The court held that the fraud was staggering. It spanned more than 20 years. The fraud reached thousands of victims. Some $170 billion flowed into his business as a result of his fraudulent scheme. The presentence report uses a loss amount of $13 billion, but that number does not include the losses from money invested through the feeder funds. By any of these monetary measures, the fraud was unprecedented. The offense level of 52 is calculated by using a chart for loss amount that only goes up to $400 million. The loss figure is many times that amount. It's off the chart by many fold. Investors -- individuals, charities, pension funds, institutional clients -- were repeatedly lied to.
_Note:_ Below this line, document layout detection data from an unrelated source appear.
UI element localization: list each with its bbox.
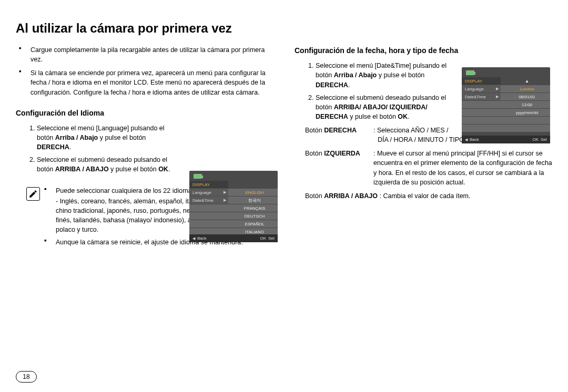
pencil-icon (28, 189, 38, 199)
language-heading: Configuración del Idioma (16, 108, 273, 118)
lcd-empty (189, 220, 228, 228)
lcd-set-label: Set (268, 236, 275, 241)
txt-bold: ARRIBA / ABAJO (55, 166, 109, 173)
txt: Botón (305, 192, 324, 200)
btn-izquierda-row: Botón IZQUIERDA : Mueve el cursor al men… (305, 149, 552, 187)
lcd-opt-korean: 한국어 (228, 197, 278, 204)
lcd-empty (462, 101, 501, 109)
lcd-set-label: Set (541, 137, 547, 142)
txt-bold: OK (398, 113, 408, 120)
lcd-footer: ◀ Back OK Set (189, 234, 278, 242)
txt-bold: DERECHA (37, 143, 69, 151)
lcd-up-arrow: ▲ (501, 77, 550, 85)
txt: . (69, 143, 71, 151)
lcd-opt-francais: FRANÇAIS (228, 204, 278, 212)
txt: . (168, 166, 170, 173)
txt: Botón (305, 127, 324, 134)
txt: y pulse el botón (377, 71, 424, 79)
lcd-row-datetime: Date&Time▶ (189, 197, 228, 204)
lcd-header: DISPLAY (189, 181, 228, 189)
txt: y pulse el botón (109, 166, 159, 173)
txt: y pulse el botón (348, 113, 398, 120)
lcd-row-datetime: Date&Time▶ (462, 93, 501, 101)
btn-updown-row: Botón ARRIBA / ABAJO : Cambia el valor d… (305, 191, 552, 201)
txt-bold: Arriba / Abajo (55, 134, 98, 141)
txt-bold: IZQUIERDA (324, 150, 360, 157)
txt: . (408, 113, 409, 120)
lcd-opt-espanol: ESPAÑOL (228, 220, 278, 228)
lcd-opt-deutsch: DEUTSCH (228, 212, 278, 220)
txt-bold: Arriba / Abajo (334, 71, 377, 79)
lcd-opt-time: 13:00 (501, 101, 550, 109)
txt: Language (192, 190, 211, 195)
note-icon (26, 187, 40, 201)
lcd-language-screen: DISPLAY Language▶ ENGLISH Date&Time▶ 한국어… (189, 171, 278, 242)
lcd-empty (462, 117, 501, 125)
btn-izquierda-label: Botón IZQUIERDA (305, 149, 373, 187)
battery-icon (466, 70, 474, 75)
btn-derecha-label: Botón DERECHA (305, 126, 373, 145)
battery-icon (194, 174, 202, 179)
intro-bullet-1: Cargue completamente la pila recargable … (31, 45, 273, 64)
txt: : Cambia el valor de cada ítem. (379, 192, 470, 200)
lcd-back-label: Back (197, 236, 207, 241)
txt: y pulse el botón (98, 134, 146, 141)
chevron-right-icon: ▶ (224, 190, 226, 194)
txt-bold: OK (158, 166, 168, 173)
page-number: 18 (16, 371, 37, 383)
lcd-empty (462, 125, 501, 132)
date-heading: Configuración de la fecha, hora y tipo d… (295, 45, 552, 56)
intro-bullet-2: Si la cámara se enciende por primera vez… (31, 68, 273, 97)
txt: . (348, 81, 350, 89)
chevron-right-icon: ▶ (496, 87, 499, 91)
txt: Date&Time (192, 198, 214, 203)
lcd-row-language: Language▶ (462, 85, 501, 93)
language-steps: Seleccione el menú [Language] pulsando e… (16, 123, 273, 174)
txt: Language (465, 87, 484, 91)
lcd-back-label: Back (470, 137, 479, 142)
chevron-right-icon: ▶ (496, 95, 499, 99)
chevron-right-icon: ▶ (224, 198, 226, 202)
txt-bold: DERECHA (316, 81, 348, 89)
lcd-row-language: Language▶ (189, 189, 228, 197)
lcd-empty (189, 212, 228, 220)
lcd-empty (501, 117, 550, 125)
lcd-empty (189, 204, 228, 212)
lcd-header: DISPLAY (462, 77, 501, 85)
txt: Date&Time (465, 95, 486, 99)
lcd-opt-london: London (501, 85, 550, 93)
lcd-ok-label: OK (532, 137, 539, 142)
lcd-opt-english: ENGLISH (228, 189, 278, 197)
lcd-opt-format: yyyy/mm/dd (501, 109, 550, 117)
lcd-empty (228, 181, 278, 189)
txt: : Selecciona AÑO / MES / (373, 127, 448, 134)
intro-bullets: Cargue completamente la pila recargable … (16, 45, 273, 97)
page-title: Al utilizar la cámara por primera vez (16, 21, 552, 36)
lcd-date-screen: DISPLAY ▲ Language▶ London Date&Time▶ 08… (462, 67, 550, 143)
txt-bold: DERECHA (324, 127, 357, 134)
triangle-left-icon: ◀ (465, 138, 468, 142)
lcd-opt-date: 08/01/01 (501, 93, 550, 101)
lcd-empty (462, 109, 501, 117)
triangle-up-icon: ▲ (525, 79, 529, 84)
triangle-left-icon: ◀ (192, 236, 195, 241)
lcd-empty (501, 125, 550, 132)
lcd-footer: ◀ Back OK Set (462, 136, 550, 143)
txt-bold: ARRIBA / ABAJO (324, 192, 378, 200)
btn-izquierda-body: : Mueve el cursor al menú principal [FF/… (373, 149, 552, 187)
lang-step-1: Seleccione el menú [Language] pulsando e… (37, 123, 273, 152)
txt: Botón (305, 150, 324, 157)
lcd-ok-label: OK (260, 236, 266, 241)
Clients were sent these millions of pages of account statements that the government just alluded to confirming trades that were never made, attesting to balances that did not exist. The victims' including charitable organizations and pension funds made important decisions based on false information about fictitious accounts. D repeatedly lied to the SEC and the regulators, in writing and sworn testimony, by withholding material information, and by creating false documents to cover up his scheme. From the skim, D took income of more than $250 million from 1998 through 2007. D used the money to purchase a Manhattan apartment for a relative, the acquisition of two yachts, and the acquisition of four country club memberships at a cost of $950,000. Billions of dollars more were paid to individuals who generated investments for D through feeder funds. That D turned himself in and confessed was moments before the inevitable discovery was to come crashing down. None of these other cases are comparable to this case in terms of the scope, duration, and enormity of the fraud, and the degree of the betrayal. Not a single letter has been submitted attesting to D's good deeds or good character or civic or charitable activities. Based on his projected life expectancy and the fact that he turned himself in, D argued for a maximum sentence of 12 years. P wanted the 150-year maximum sentence.